How to complete this task:
Where a line of the listing below holds "pour", add it to the tally; give only the final number.

──────── Records for this exercise ────────

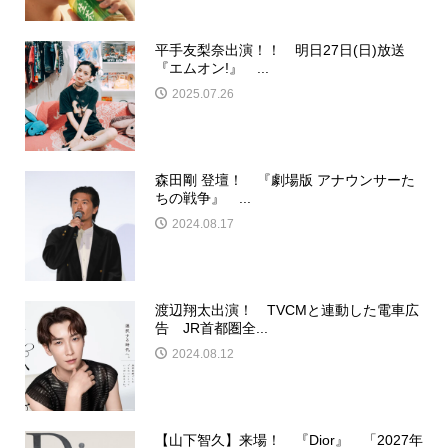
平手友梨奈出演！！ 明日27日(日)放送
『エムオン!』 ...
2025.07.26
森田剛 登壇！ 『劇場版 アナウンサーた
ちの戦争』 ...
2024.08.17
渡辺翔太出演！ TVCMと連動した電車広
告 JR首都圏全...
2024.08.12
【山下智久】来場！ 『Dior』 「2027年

────────
──────── Records for this exercise ────────

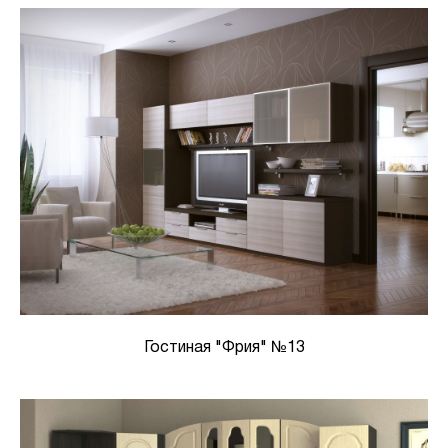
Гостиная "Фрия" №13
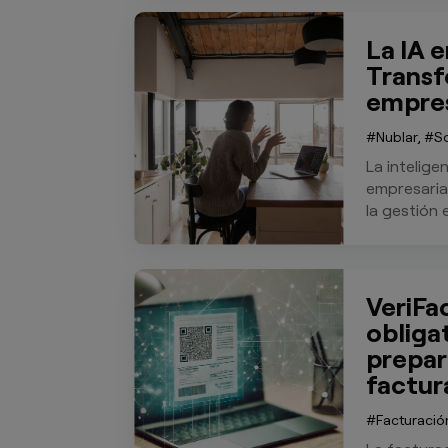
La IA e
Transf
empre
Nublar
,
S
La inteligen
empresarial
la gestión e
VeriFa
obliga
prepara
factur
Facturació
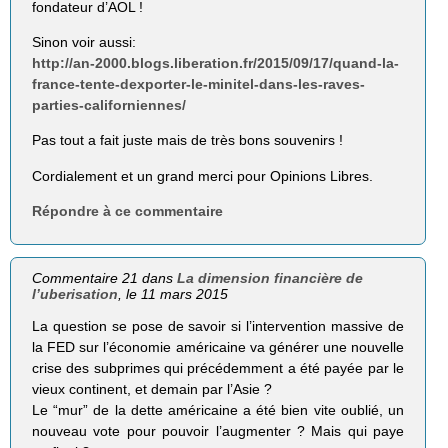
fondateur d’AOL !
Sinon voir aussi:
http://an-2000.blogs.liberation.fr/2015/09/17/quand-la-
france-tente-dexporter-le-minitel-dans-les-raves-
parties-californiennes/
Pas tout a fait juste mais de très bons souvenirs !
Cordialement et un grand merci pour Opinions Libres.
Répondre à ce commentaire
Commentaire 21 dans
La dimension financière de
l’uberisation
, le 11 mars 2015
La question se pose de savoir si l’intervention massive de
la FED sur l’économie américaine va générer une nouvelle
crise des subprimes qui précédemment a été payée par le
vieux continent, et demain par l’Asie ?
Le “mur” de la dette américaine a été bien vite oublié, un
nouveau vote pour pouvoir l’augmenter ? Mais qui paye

────────

Reply:
2